Being a startup is “great” as a feeling. Startup culture is filled with so much positive energy to get the things done. In this process of getting things done, one thing we miss is the proper design in a data platform. It is understandable that people start with a simple data platform and evolve it over the time. Starting with the perfect data platform is less practical when we consider the cost involved and the lack of domain knowledge in initial stages. We should all admit that proper data platform costs a lot, which sometimes not efficient for a startup. My personal opinion is to start small and to evolve with time. Here we will talk about common problems that we faced in a start-up data platform.

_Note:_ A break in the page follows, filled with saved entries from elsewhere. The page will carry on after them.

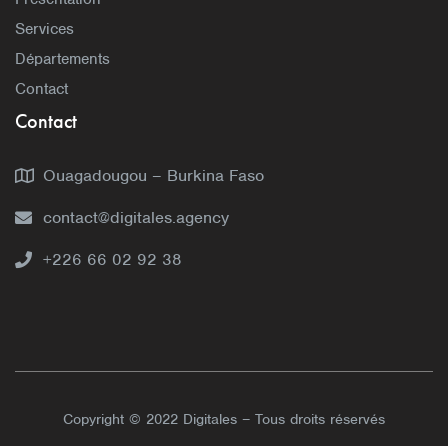
Services
Départements
Contact
Contact
Ouagadougou – Burkina Faso
contact@digitales.agency
+226 66 02 92 38
Copyright © 2022 Digitales – Tous droits réservés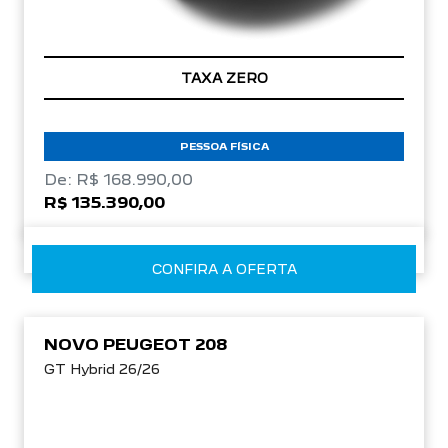
TAXA ZERO
PESSOA FÍSICA
De: R$ 168.990,00
R$ 135.390,00
CONFIRA A OFERTA
NOVO PEUGEOT 208
GT Hybrid 26/26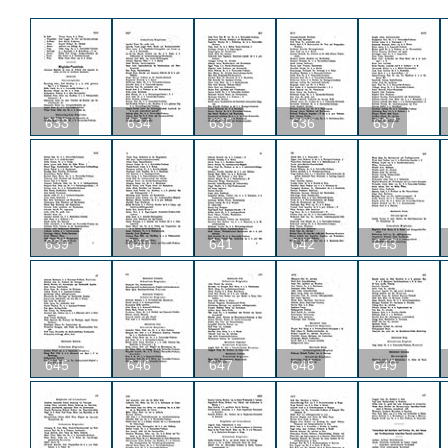
633
634
635
636
637
639
640
641
642
643
645
646
647
648
649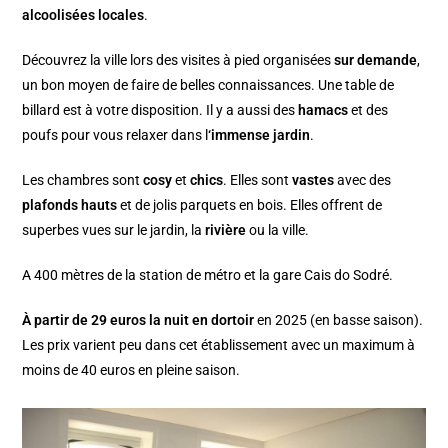
alcoolisées locales
.
Découvrez la ville lors des visites à pied organisées
sur demande
,
un bon moyen de faire de belles connaissances. Une table de
billard est à votre disposition. Il y a aussi des
hamacs
et des
poufs pour vous relaxer dans l
‘immense jardin
.
Les chambres sont
cosy
et
chics
. Elles sont
vastes
avec des
plafonds hauts
et de jolis parquets en bois. Elles offrent de
superbes vues sur le jardin, la
rivière
ou la ville.
A 400 mètres de la station de métro et la gare Cais do Sodré.
À partir de 29 euros la nuit en dortoir
en 2025 (en basse saison).
Les prix varient peu dans cet établissement avec un maximum à
moins de 40 euros en pleine saison.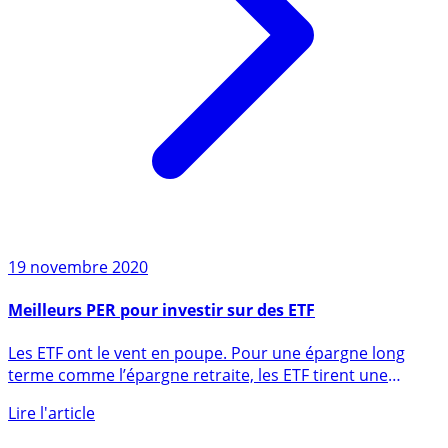
19 novembre 2020
Meilleurs PER pour investir sur des ETF
Les ETF ont le vent en poupe. Pour une épargne long
terme comme l’épargne retraite, les ETF tirent une
nouvelle fois (...)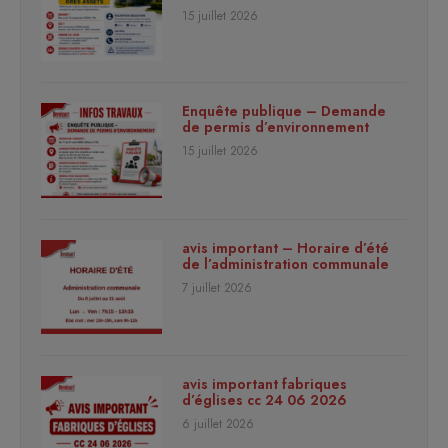
15 juillet 2026
Enquête publique – Demande
de permis d’environnement
15 juillet 2026
avis important – Horaire d’été
de l’administration communale
7 juillet 2026
avis important fabriques
d’églises cc 24 06 2026
6 juillet 2026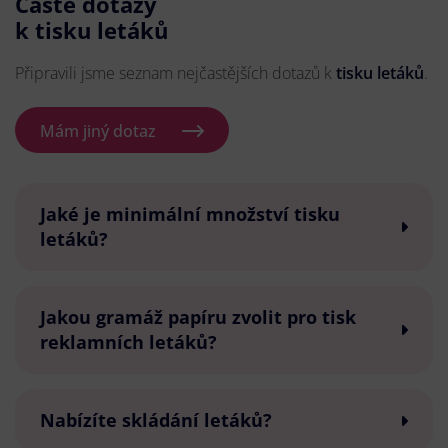
Časté dotazy
k tisku letáků
Připravili jsme seznam nejčastějších dotazů k
tisku letáků
.
Mám jiný dotaz
Jaké je minimální množství tisku
letáků?
Jakou gramáž papíru zvolit pro tisk
reklamních letáků?
Nabízíte skládání letáků?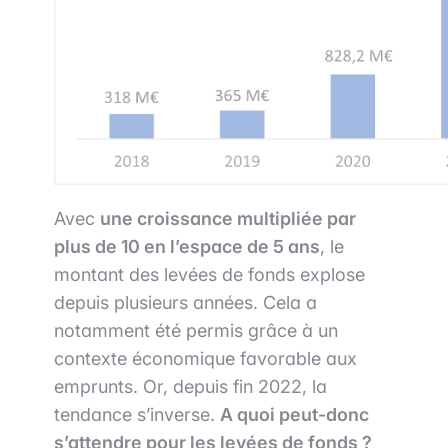
Avec
une croissance multipliée par
plus de 10 en l’espace de 5 ans
, le
montant des levées de fonds explose
depuis plusieurs années. Cela a
notamment été permis grâce à un
contexte économique favorable aux
emprunts. Or, depuis fin 2022, la
tendance s’inverse.
A quoi peut-donc
s’attendre pour les levées de fonds ?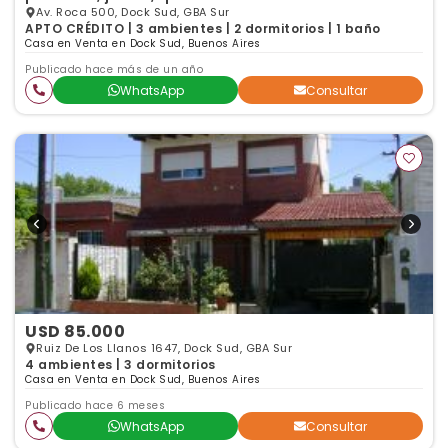
Av. Roca 500, Dock Sud, GBA Sur
APTO CRÉDITO | 3 ambientes | 2 dormitorios | 1 baño
Casa en Venta en Dock Sud, Buenos Aires
Publicado hace más de un año
WhatsApp
Consultar
USD 85.000
Ruiz De Los Llanos 1647, Dock Sud, GBA Sur
4 ambientes | 3 dormitorios
Casa en Venta en Dock Sud, Buenos Aires
Publicado hace 6 meses
WhatsApp
Consultar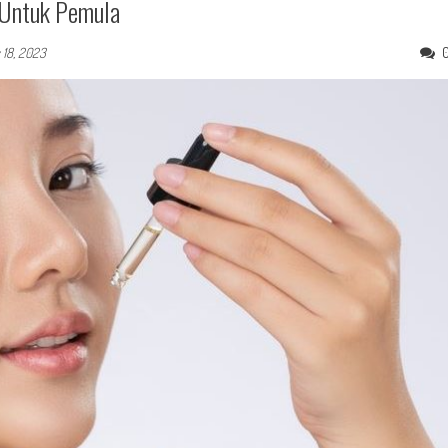
 Untuk Pemula
 18, 2023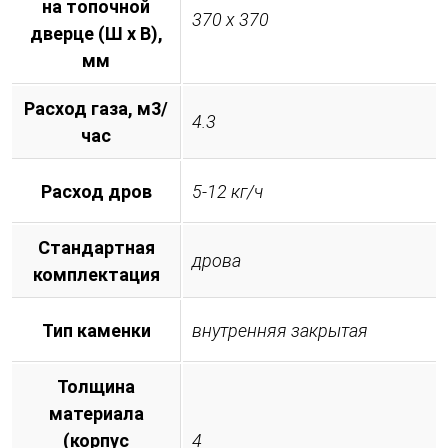
на топочной
370 х 370
дверце (Ш х В),
мм
Расход газа, м3/
4.3
час
Расход дров
5-12 кг/ч
Стандартная
дрова
комплектация
Тип каменки
внутренняя закрытая
Толщина
материала
(корпус
4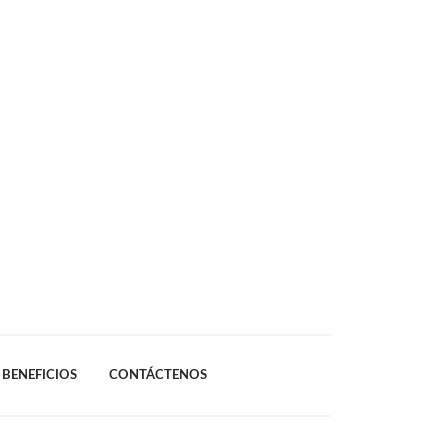
BENEFICIOS
CONTÁCTENOS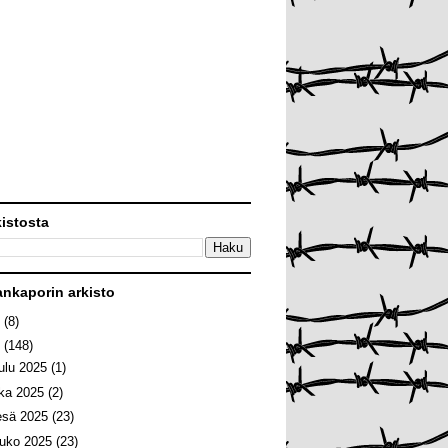
kistosta
ankaporin arkisto
6
(8)
5
(148)
oulu 2025
(1)
oka 2025
(2)
esä 2025
(23)
ouko 2025
(23)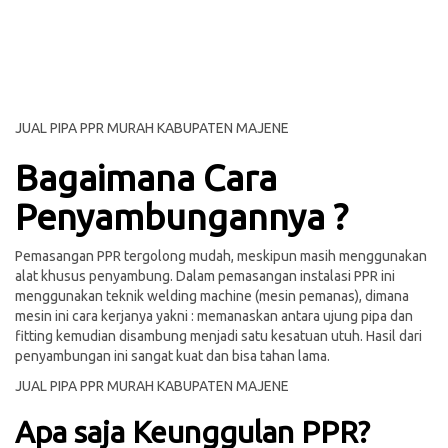
JUAL PIPA PPR MURAH KABUPATEN MAJENE
Bagaimana Cara
Penyambungannya ?
Pemasangan PPR tergolong mudah, meskipun masih menggunakan
alat khusus penyambung. Dalam pemasangan instalasi PPR ini
menggunakan teknik welding machine (mesin pemanas), dimana
mesin ini cara kerjanya yakni : memanaskan antara ujung pipa dan
fitting kemudian disambung menjadi satu kesatuan utuh. Hasil dari
penyambungan ini sangat kuat dan bisa tahan lama.
JUAL PIPA PPR MURAH KABUPATEN MAJENE
Apa saja Keunggulan PPR?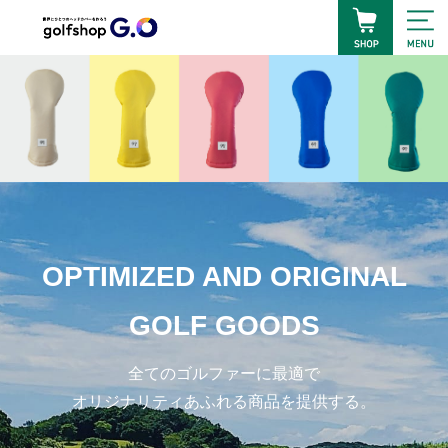
OPTIMIZED AND ORIGINAL
GOLF GOODS
全てのゴルファーに最適で
オリジナリティあふれる商品を提供する。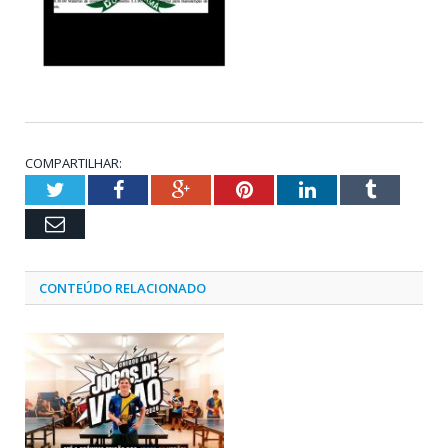
COMPARTILHAR:
Twitter
Facebook
Google+
Pinterest
LinkedIn
Tumblr
Email
CONTEÚDO RELACIONADO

Scalability issues impact in several ends. Startup systems are not meant to scale until the end of time. Sometimes they become impossible to scale, sometimes scaling requires so much additional effort that they need a separate team working on scaling the data platform. Sometimes scaling is involved with a large cost that is rapidly increasing. Sometimes scaling increases the overall system complexity and reduce maintainability. If I summarize main impact area of scalability costs, it will be as follows,
- Being impossible to scale
- High Cost of scaling
- Increasing manual tasks of Scaling
- Increase in system complexity while scaling
- Reduction of system maintainability
Proper data platform design should answer above concerns. Proper design should be scalable beyond the foreseeable future. While scaling it should minimize the cost additions, remove any complexity additions and should involve minimal or no manual effort.